What you should do
Go through the records and copy each line where the word "wurde" occurs.

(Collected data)
* * * * * * * * *
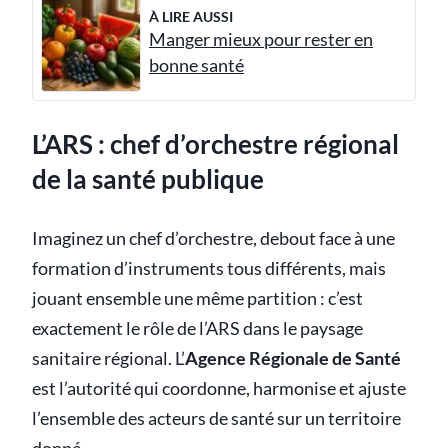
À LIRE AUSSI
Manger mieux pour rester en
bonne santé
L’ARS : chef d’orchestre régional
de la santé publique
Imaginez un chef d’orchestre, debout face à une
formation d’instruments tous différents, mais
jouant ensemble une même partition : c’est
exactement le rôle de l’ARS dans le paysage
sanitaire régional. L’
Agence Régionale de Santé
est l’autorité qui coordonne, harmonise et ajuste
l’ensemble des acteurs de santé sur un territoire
* * * * * * * * *
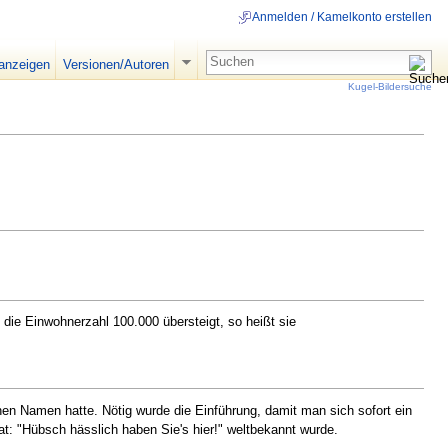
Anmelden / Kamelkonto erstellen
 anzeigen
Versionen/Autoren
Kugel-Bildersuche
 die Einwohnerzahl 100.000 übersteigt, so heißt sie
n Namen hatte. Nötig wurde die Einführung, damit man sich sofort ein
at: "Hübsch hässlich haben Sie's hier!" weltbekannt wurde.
* * * * * * * * *
Output of the exercise
n Namen hatte. Nötig wurde die Einführung, damit man sich sofort ein
at: "Hübsch hässlich haben Sie's hier!" weltbekannt wurde.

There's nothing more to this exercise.